↓

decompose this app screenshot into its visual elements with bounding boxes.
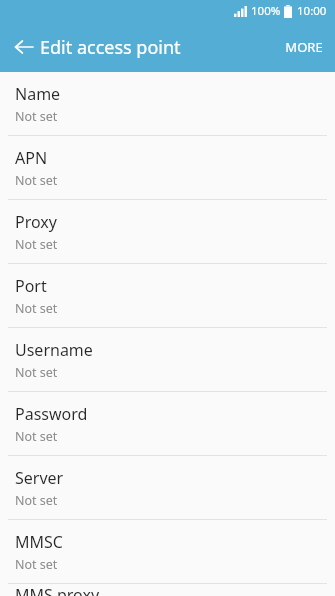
staticText: Not set xyxy=(15,556,58,573)
button[interactable]: Password xyxy=(0,392,335,456)
button[interactable]: Navigate up xyxy=(4,27,44,67)
staticText: Edit access point xyxy=(40,35,181,60)
staticText: APN xyxy=(15,147,48,169)
staticText: Server xyxy=(15,467,64,489)
staticText: MORE xyxy=(285,38,323,56)
staticText: Not set xyxy=(15,428,58,445)
staticText: MMSC xyxy=(15,531,63,553)
staticText: 100% xyxy=(251,3,281,19)
button[interactable]: Name xyxy=(0,72,335,136)
staticText: Not set xyxy=(15,364,58,381)
staticText: Not set xyxy=(15,492,58,509)
button[interactable]: Proxy xyxy=(0,200,335,264)
button[interactable]: Port xyxy=(0,264,335,328)
button[interactable]: Server xyxy=(0,456,335,520)
staticText: Username xyxy=(15,339,93,361)
staticText: Not set xyxy=(15,108,58,125)
button[interactable]: MORE xyxy=(273,28,335,66)
staticText: Password xyxy=(15,403,88,425)
staticText: Name xyxy=(15,83,61,105)
staticText: Port xyxy=(15,275,47,297)
staticText: Proxy xyxy=(15,211,57,233)
button[interactable]: Username xyxy=(0,328,335,392)
staticText: MMS proxy xyxy=(15,584,100,596)
staticText: Not set xyxy=(15,236,58,253)
staticText: 10:00 xyxy=(297,3,327,19)
staticText: Not set xyxy=(15,300,58,317)
button[interactable]: APN xyxy=(0,136,335,200)
button[interactable]: MMS proxy xyxy=(0,584,335,596)
staticText: Not set xyxy=(15,172,58,189)
button[interactable]: MMSC xyxy=(0,520,335,584)
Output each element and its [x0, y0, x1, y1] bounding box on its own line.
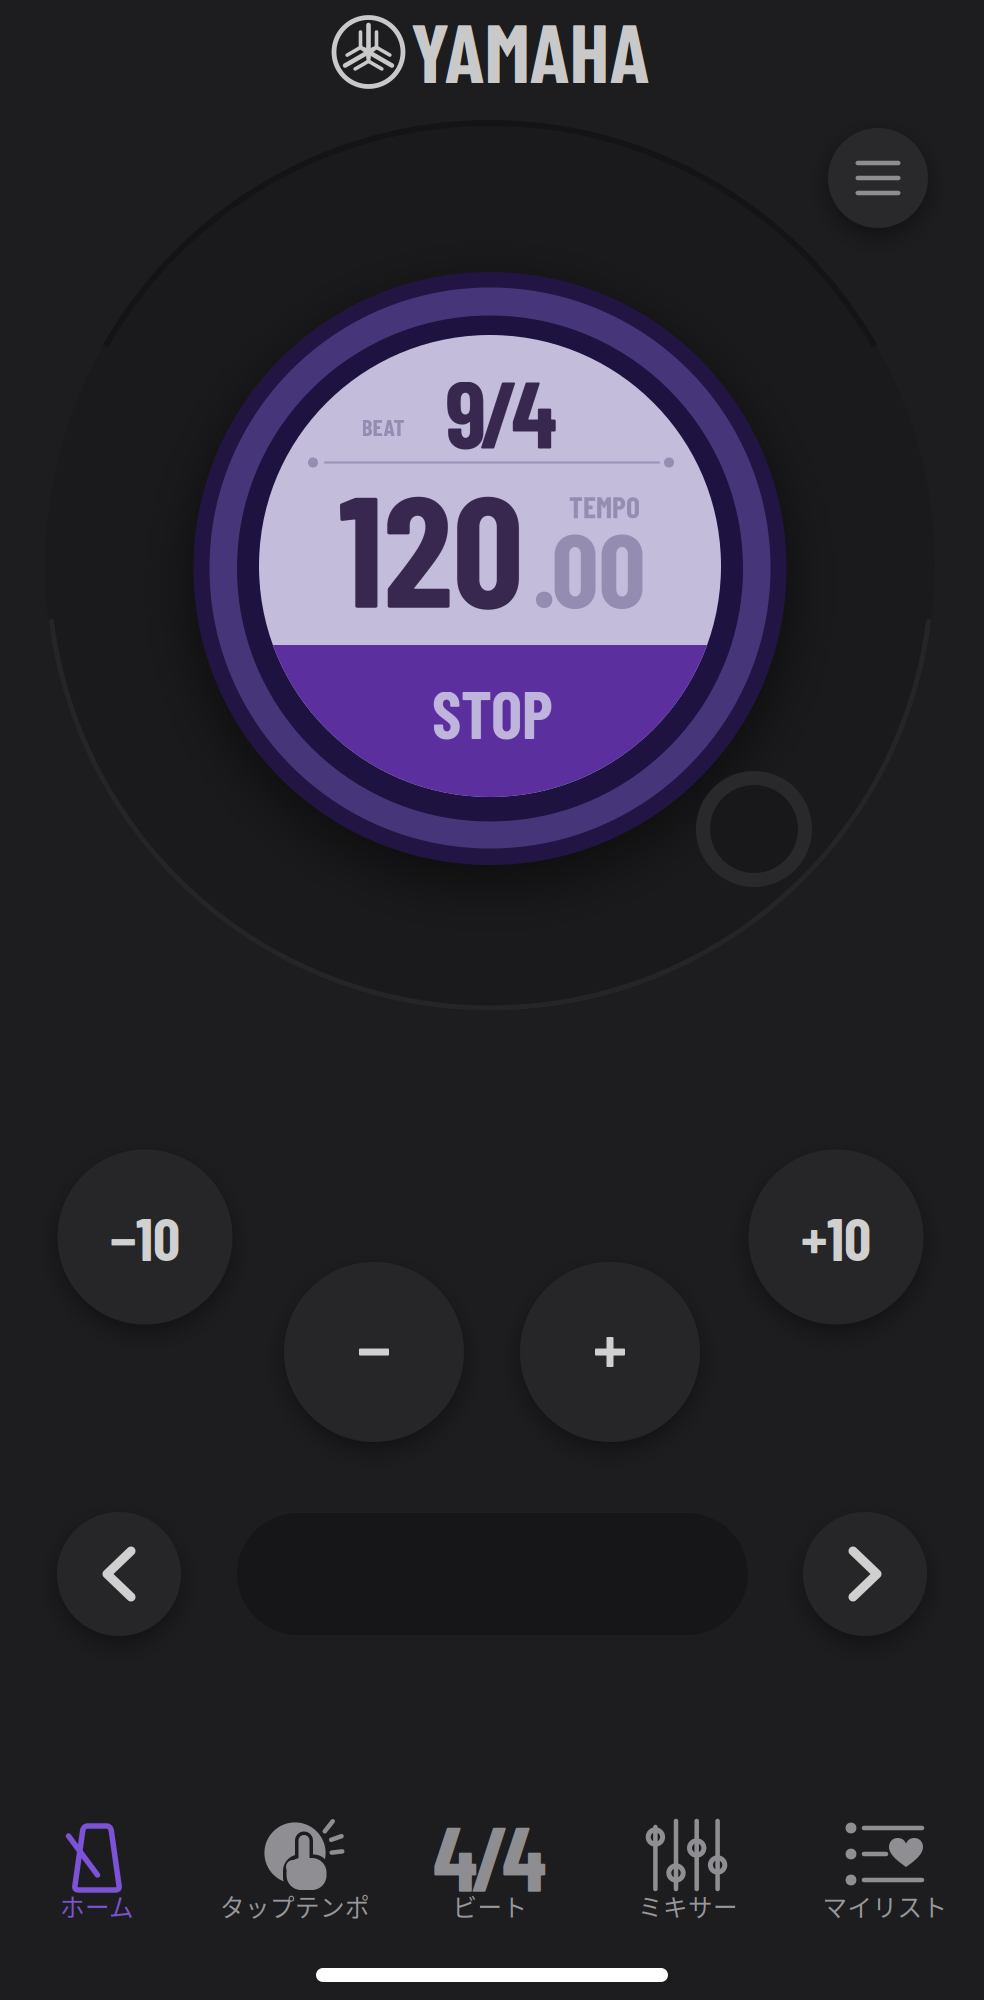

↑

For each line in the entries that contains the string "Server", make a copy.

OUTPUT FOR THIS TASK ->
staticText: Server xyxy=(15,467,64,489)
button[interactable]: Server xyxy=(0,456,335,520)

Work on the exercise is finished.